Clemens Schmale hat seinen persönlichen Handelsstil seit den 1990er Jahren an der Börse entwickelt.

Dieser gründet auf zwei Säulen: ein anderer Analyseansatz und andere Basiswerte. Mit anders ist vor allem die Kombination aus Global Makro, fundamentaler Analyse und Chartanalyse sowie Zukunftstrends gemeint. Während Fundamentaldaten und Makrotrends bestimmen, was konkret gehandelt wird, verlässt sich Schmale beim Timing auf die Chartanalyse. Er handelt alle Anlageklassen, wobei er sich größtenteils auf Werte konzentriert, die nicht „Mainstream“ sind.

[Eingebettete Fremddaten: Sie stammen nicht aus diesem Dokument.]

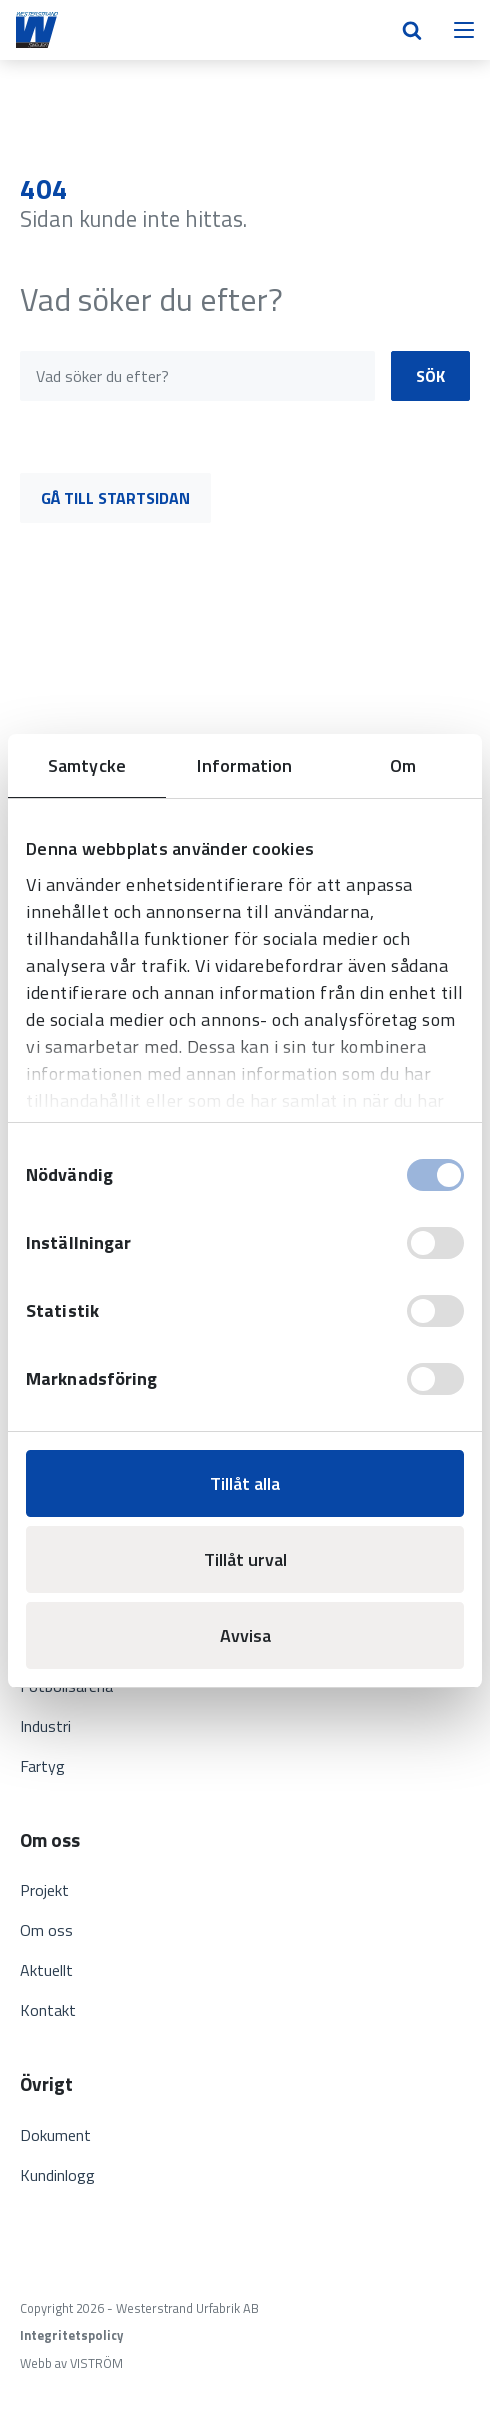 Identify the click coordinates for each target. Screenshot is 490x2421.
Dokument (55, 2135)
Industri (45, 1726)
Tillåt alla (245, 1483)
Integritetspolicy (71, 2335)
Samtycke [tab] (87, 765)
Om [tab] (403, 765)
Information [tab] (244, 765)
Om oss (46, 1930)
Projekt (44, 1890)
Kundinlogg (57, 2175)
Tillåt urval (245, 1559)
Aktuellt (46, 1970)
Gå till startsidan (115, 498)
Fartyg (42, 1766)
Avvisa (245, 1635)
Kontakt (48, 2010) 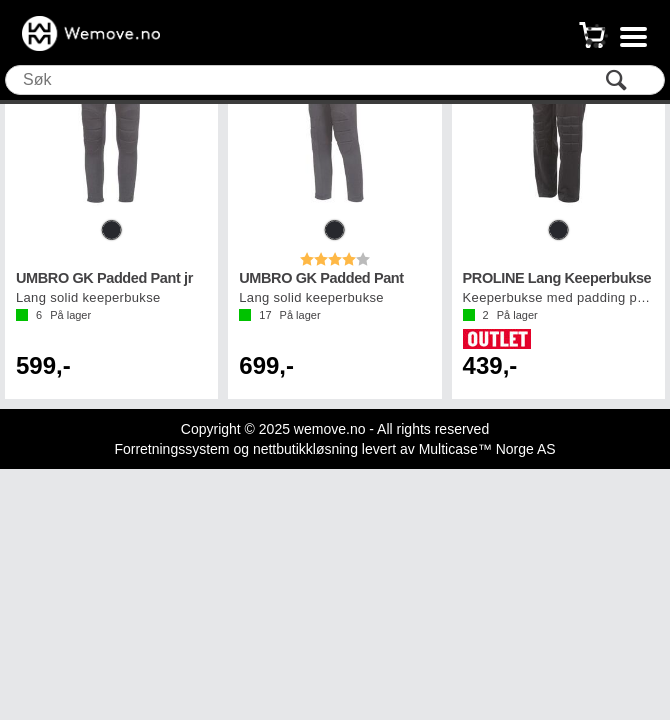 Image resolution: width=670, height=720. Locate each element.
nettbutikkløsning (305, 449)
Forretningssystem (171, 449)
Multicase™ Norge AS (487, 449) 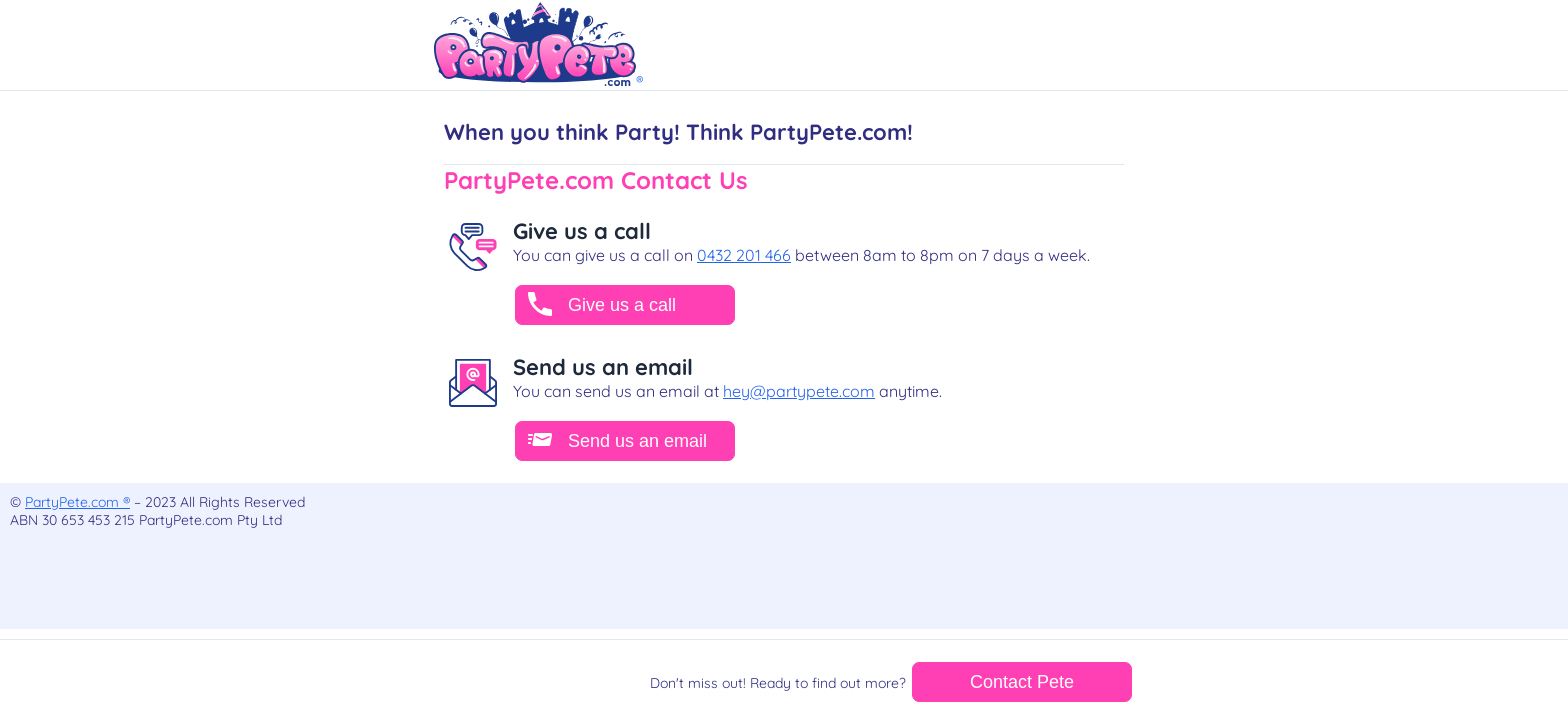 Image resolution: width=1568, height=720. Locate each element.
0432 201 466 (744, 255)
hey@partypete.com (799, 391)
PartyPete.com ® (77, 502) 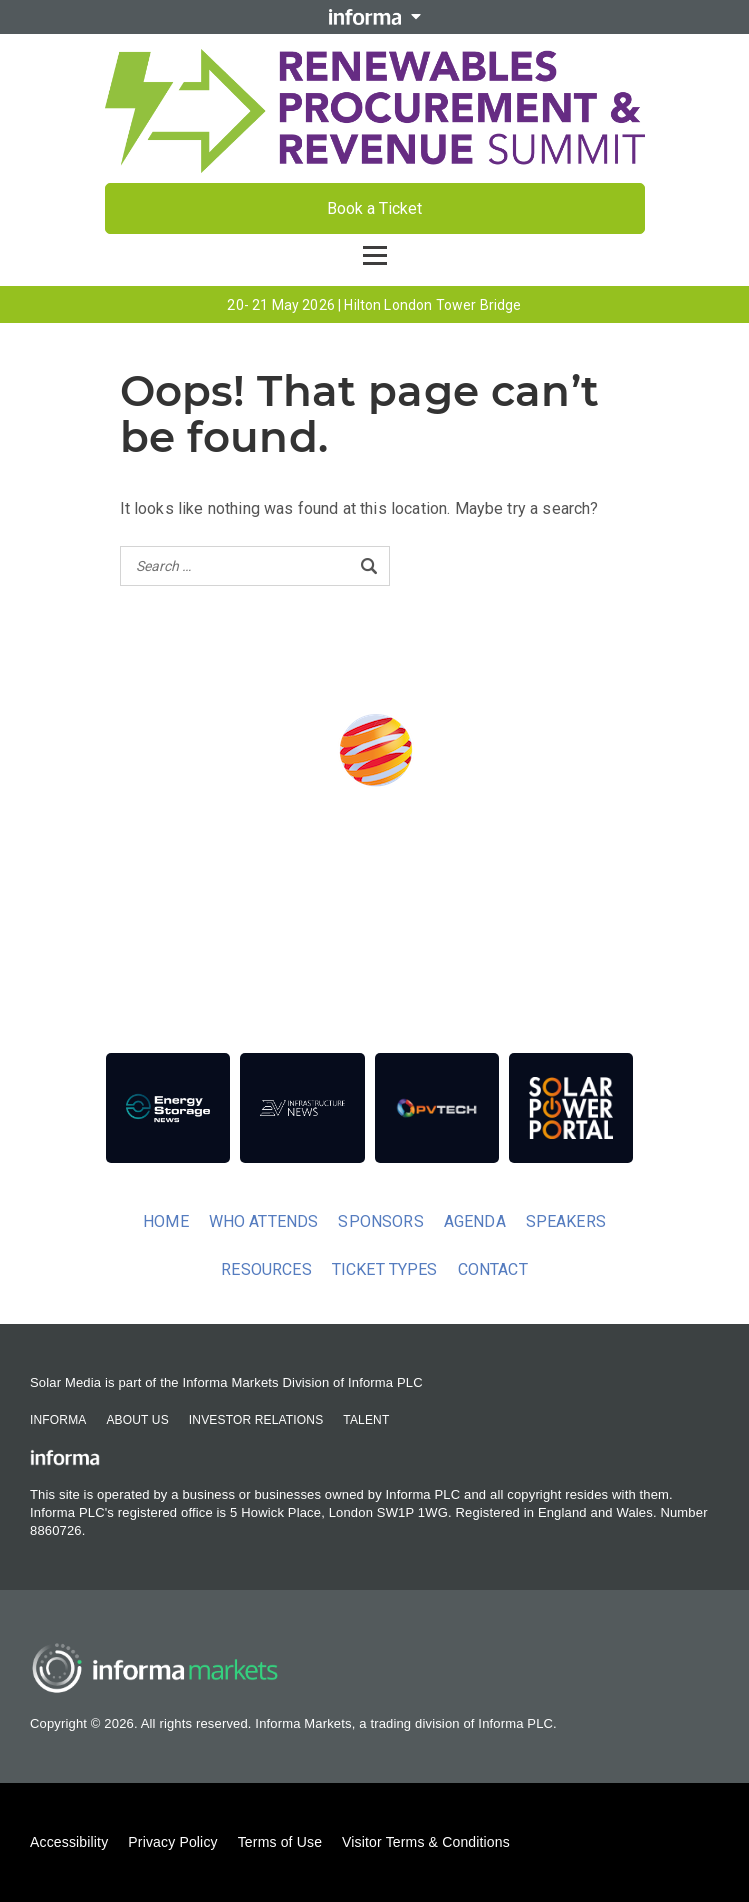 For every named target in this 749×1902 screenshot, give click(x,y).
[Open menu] (375, 256)
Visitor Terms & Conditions (426, 1842)
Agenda (475, 1221)
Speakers (566, 1221)
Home (166, 1221)
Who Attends (264, 1221)
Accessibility (69, 1842)
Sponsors (380, 1221)
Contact (493, 1269)
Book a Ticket (374, 208)
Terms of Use (280, 1842)
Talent (366, 1420)
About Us (137, 1420)
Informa (58, 1420)
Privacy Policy (172, 1842)
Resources (266, 1269)
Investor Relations (256, 1420)
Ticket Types (385, 1269)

Diese Märkte sind weniger effizient als andere und ermöglichen so hohes Renditepotenzial. Sie sind damit allerdings auch spekulativer als hochliquide Märkte. Die Haltedauer einzelner Positionen variiert nach Anlageklasse, beträgt jedoch meist mehrere Tage, oft auch Wochen oder Monate.

Rohstoffe, Währungen und Volatilität handelt er aktiv, in Aktien und Anleihen investiert er eher langfristig. Die Basiswerte werden direkt – auch über Futures – oder über CFDs gehandelt, in Ausnahmefällen über Optionen und Zertifikate.